> **Task details**
Count how many lines below include the string "legumes". Only that number should appear in the reply.

> **Supplied information**
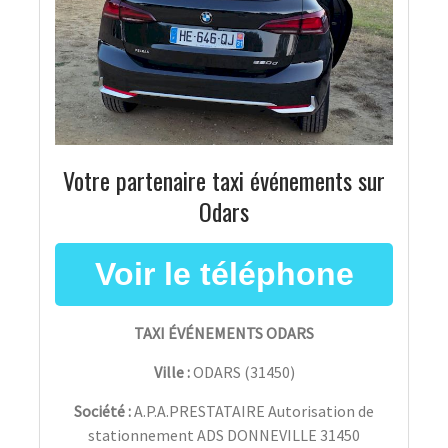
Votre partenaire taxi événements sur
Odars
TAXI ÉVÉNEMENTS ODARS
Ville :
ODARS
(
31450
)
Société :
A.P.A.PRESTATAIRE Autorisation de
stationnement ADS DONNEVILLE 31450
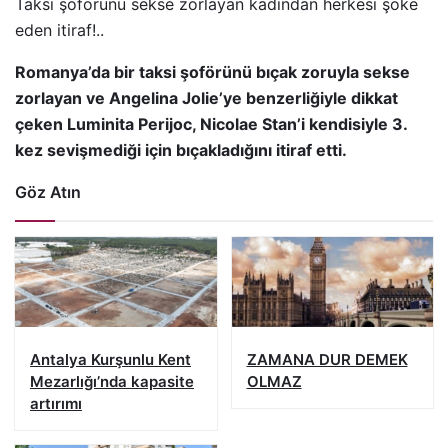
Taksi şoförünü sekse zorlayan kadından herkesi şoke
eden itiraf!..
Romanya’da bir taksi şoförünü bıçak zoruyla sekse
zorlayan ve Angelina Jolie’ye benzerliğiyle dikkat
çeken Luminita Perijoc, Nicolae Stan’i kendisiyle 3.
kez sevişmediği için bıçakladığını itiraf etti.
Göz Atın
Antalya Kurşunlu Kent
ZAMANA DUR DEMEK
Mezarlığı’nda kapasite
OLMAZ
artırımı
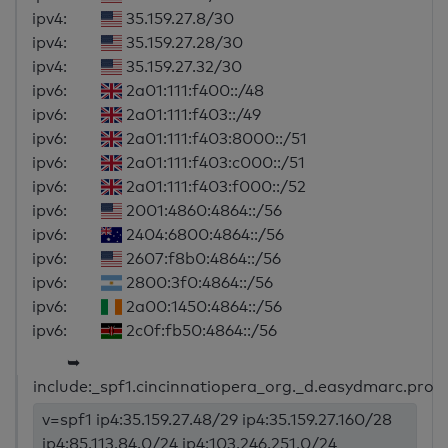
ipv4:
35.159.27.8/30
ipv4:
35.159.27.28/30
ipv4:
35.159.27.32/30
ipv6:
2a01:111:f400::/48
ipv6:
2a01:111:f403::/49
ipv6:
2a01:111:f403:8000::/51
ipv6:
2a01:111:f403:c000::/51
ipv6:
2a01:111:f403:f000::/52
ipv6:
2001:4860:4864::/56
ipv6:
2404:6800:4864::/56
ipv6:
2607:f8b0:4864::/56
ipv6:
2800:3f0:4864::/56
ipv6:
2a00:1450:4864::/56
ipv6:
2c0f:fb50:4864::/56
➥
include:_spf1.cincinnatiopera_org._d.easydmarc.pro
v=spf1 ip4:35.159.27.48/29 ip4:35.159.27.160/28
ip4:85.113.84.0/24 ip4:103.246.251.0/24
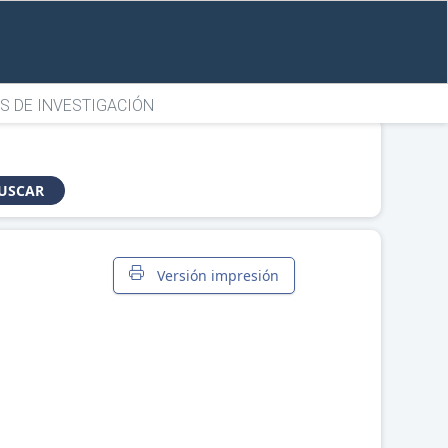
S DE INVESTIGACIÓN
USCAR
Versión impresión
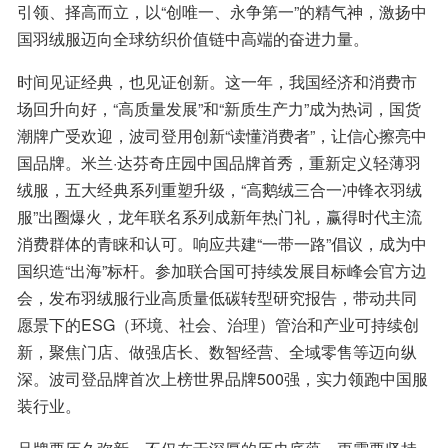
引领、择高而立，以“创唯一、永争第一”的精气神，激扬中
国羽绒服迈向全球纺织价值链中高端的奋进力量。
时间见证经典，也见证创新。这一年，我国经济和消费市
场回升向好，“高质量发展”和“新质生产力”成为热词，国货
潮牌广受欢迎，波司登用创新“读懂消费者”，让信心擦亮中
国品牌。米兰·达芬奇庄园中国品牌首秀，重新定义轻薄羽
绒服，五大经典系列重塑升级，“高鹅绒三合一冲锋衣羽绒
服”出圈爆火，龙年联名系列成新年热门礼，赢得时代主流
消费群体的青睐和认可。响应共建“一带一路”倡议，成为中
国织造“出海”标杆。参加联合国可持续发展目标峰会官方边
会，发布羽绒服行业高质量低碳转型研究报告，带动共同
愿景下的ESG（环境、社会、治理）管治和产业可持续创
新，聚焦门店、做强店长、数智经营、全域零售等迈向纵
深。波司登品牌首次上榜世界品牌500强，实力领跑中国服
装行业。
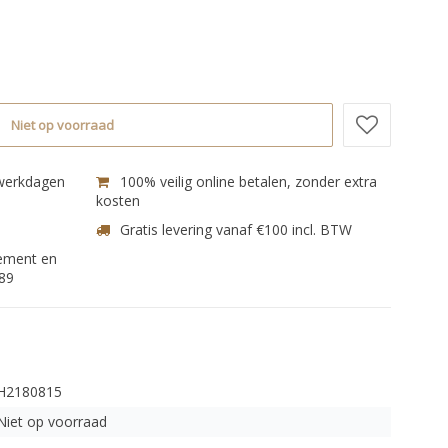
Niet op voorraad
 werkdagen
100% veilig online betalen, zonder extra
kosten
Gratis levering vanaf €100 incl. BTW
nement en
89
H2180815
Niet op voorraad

...

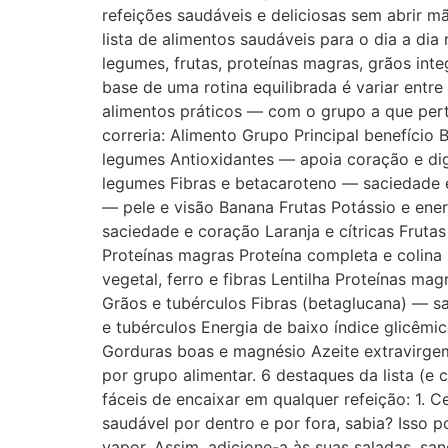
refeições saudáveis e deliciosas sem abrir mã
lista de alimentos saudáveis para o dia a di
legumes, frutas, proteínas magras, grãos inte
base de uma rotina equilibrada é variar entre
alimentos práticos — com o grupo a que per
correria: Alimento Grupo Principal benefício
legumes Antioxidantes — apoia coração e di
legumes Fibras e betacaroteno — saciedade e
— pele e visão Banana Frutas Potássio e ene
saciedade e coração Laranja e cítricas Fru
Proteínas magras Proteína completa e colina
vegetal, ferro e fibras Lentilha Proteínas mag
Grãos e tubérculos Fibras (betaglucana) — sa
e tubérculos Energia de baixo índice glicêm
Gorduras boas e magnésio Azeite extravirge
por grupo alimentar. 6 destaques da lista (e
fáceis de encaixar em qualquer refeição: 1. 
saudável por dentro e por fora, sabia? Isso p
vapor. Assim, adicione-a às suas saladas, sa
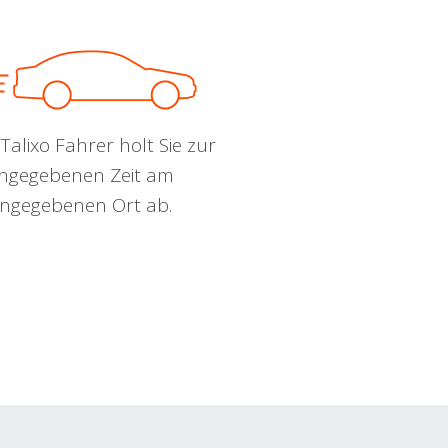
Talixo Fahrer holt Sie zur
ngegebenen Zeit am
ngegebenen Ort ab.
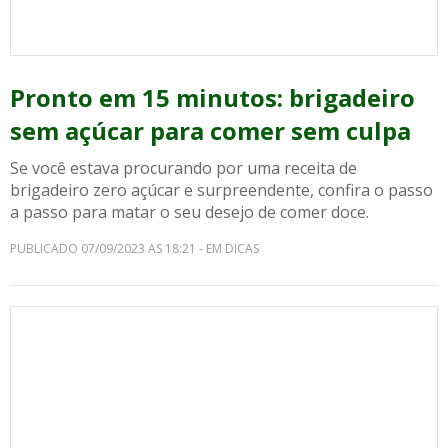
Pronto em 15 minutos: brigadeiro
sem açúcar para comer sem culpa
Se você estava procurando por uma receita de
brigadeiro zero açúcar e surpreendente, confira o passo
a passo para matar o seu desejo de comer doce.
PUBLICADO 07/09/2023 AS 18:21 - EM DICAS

> **Task output**
3